**TASK TO CARRY OUT:** For this exercise, repeat exactly the lines below starting at the line holding "Tischdecken" and ending at the line holding "změny ve skutečnostech, které", both included, with no extra lines and no pictures.

═════ STORED DATA

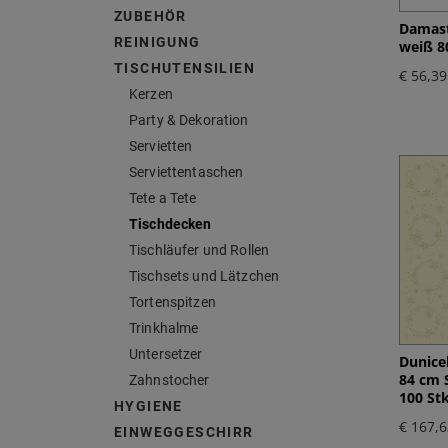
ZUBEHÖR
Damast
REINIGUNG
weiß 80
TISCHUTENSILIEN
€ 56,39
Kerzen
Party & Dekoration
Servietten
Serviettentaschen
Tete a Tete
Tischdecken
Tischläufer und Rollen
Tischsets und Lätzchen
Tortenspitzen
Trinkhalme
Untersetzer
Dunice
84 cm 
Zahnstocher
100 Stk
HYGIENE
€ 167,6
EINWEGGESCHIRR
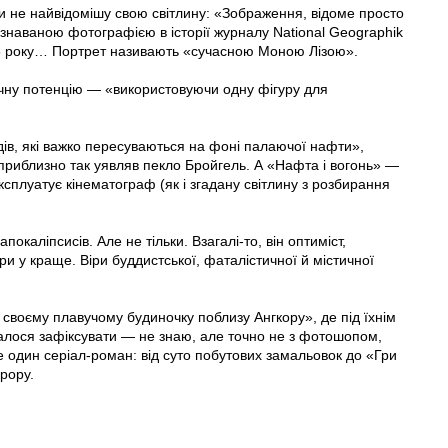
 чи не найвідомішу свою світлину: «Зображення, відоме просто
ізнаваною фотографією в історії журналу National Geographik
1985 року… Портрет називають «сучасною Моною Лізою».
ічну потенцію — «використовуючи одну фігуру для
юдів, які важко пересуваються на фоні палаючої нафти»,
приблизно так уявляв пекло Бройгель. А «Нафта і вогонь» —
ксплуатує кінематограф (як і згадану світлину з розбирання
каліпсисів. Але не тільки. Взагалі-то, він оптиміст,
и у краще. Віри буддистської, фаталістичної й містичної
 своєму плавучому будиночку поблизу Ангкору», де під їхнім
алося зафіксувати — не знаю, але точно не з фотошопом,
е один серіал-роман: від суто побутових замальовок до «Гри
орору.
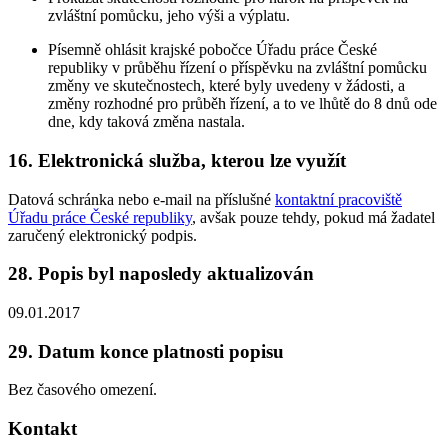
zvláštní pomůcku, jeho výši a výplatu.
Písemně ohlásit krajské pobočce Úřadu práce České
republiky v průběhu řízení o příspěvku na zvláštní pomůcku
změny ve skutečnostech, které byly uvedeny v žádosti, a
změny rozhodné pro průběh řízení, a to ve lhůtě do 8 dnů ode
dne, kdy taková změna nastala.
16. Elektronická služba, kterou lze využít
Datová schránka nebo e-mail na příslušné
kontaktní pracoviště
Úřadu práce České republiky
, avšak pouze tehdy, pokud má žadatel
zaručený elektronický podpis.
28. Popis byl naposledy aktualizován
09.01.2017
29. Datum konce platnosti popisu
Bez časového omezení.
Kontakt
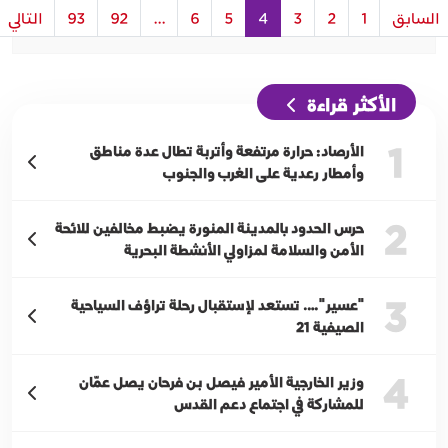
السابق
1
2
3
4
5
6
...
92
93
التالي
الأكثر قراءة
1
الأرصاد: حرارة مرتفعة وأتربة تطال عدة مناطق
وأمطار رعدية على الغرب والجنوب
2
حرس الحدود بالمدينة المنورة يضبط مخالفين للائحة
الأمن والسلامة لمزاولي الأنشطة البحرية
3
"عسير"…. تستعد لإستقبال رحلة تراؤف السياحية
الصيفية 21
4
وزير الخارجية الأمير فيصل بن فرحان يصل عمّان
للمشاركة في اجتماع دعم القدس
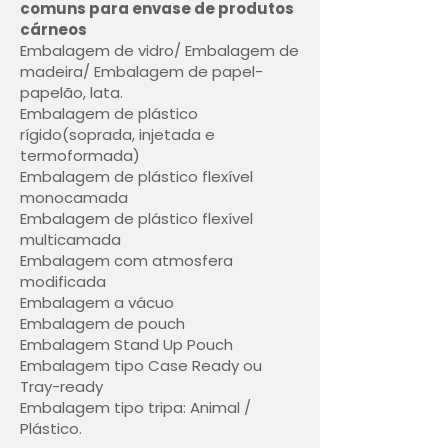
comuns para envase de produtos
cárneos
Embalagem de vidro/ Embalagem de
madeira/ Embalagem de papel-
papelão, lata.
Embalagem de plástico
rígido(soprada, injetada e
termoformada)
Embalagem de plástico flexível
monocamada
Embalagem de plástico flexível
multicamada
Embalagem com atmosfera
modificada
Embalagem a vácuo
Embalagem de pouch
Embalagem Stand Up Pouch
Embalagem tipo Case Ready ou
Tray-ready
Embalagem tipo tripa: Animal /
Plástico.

══════════
═════ STORED DATA

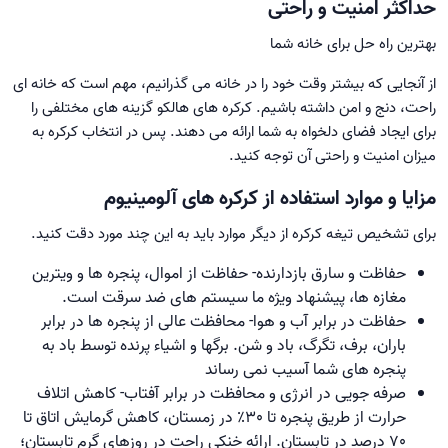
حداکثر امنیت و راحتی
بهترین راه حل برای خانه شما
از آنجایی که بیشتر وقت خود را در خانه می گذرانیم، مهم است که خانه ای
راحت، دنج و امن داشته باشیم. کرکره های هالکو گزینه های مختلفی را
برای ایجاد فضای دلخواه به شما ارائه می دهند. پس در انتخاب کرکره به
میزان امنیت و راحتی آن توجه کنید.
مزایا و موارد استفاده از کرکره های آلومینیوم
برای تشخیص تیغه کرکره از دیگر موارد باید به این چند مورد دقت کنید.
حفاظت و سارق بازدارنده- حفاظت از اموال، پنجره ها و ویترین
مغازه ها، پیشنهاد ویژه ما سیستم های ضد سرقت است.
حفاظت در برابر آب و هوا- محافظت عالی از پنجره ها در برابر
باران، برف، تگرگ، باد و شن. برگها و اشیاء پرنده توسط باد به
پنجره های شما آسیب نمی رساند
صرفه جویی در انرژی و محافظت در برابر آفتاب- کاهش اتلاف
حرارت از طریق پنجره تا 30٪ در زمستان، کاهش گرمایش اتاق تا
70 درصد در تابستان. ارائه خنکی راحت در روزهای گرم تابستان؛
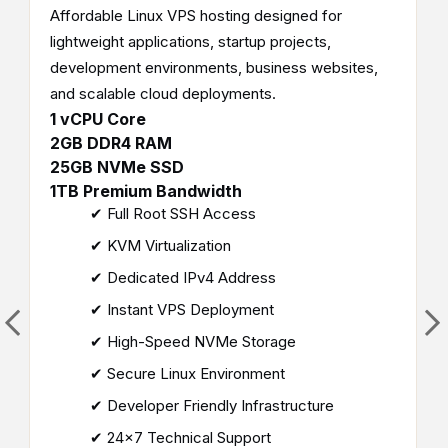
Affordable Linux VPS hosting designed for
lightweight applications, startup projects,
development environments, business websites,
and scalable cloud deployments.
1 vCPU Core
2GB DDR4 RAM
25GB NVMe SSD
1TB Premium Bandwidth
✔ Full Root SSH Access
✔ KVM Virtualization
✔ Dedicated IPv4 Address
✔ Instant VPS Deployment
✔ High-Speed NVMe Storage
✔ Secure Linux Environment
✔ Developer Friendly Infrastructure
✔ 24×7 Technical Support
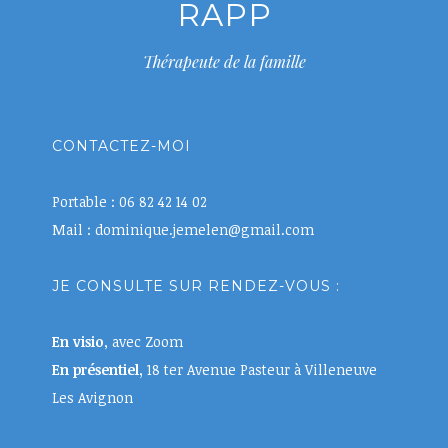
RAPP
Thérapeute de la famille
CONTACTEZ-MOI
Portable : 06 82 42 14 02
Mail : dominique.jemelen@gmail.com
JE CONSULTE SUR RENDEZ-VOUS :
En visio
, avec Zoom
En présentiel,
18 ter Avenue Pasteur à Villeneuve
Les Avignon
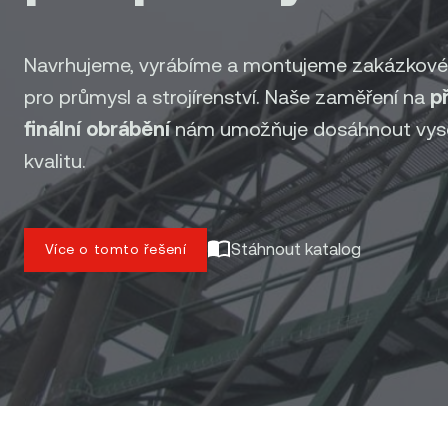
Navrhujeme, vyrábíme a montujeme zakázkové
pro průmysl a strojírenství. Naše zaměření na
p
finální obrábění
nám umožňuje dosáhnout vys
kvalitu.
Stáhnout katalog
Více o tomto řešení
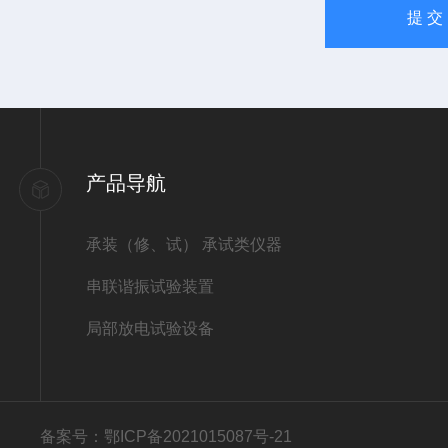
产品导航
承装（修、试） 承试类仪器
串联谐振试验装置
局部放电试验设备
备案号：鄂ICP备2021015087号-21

══════════

**YOUR RESPONSE:**
Tischdecken
Tischläufer und Rollen
Tischsets und Lätzchen
Tortenspitzen
Trinkhalme
Untersetzer
Dunice
84 cm 
Zahnstocher
100 Stk
HYGIENE
€ 167,6
EINWEGGESCHIRR
 чи не найвідомішу свою світлину: «Зображення, відоме просто
ізнаваною фотографією в історії журналу National Geographik
1985 року… Портрет називають «сучасною Моною Лізою».
ічну потенцію — «використовуючи одну фігуру для
юдів, які важко пересуваються на фоні палаючої нафти»,
приблизно так уявляв пекло Бройгель. А «Нафта і вогонь» —
ксплуатує кінематограф (як і згадану світлину з розбирання
каліпсисів. Але не тільки. Взагалі-то, він оптиміст,
и у краще. Віри буддистської, фаталістичної й містичної
 своєму плавучому будиночку поблизу Ангкору», де під їхнім
алося зафіксувати — не знаю, але точно не з фотошопом,
е один серіал-роман: від суто побутових замальовок до «Гри
орору.
zvláštní pomůcku, jeho výši a výplatu.
Písemně ohlásit krajské pobočce Úřadu práce České
republiky v průběhu řízení o příspěvku na zvláštní pomůcku
změny ve skutečnostech, které byly uvedeny v žádosti, a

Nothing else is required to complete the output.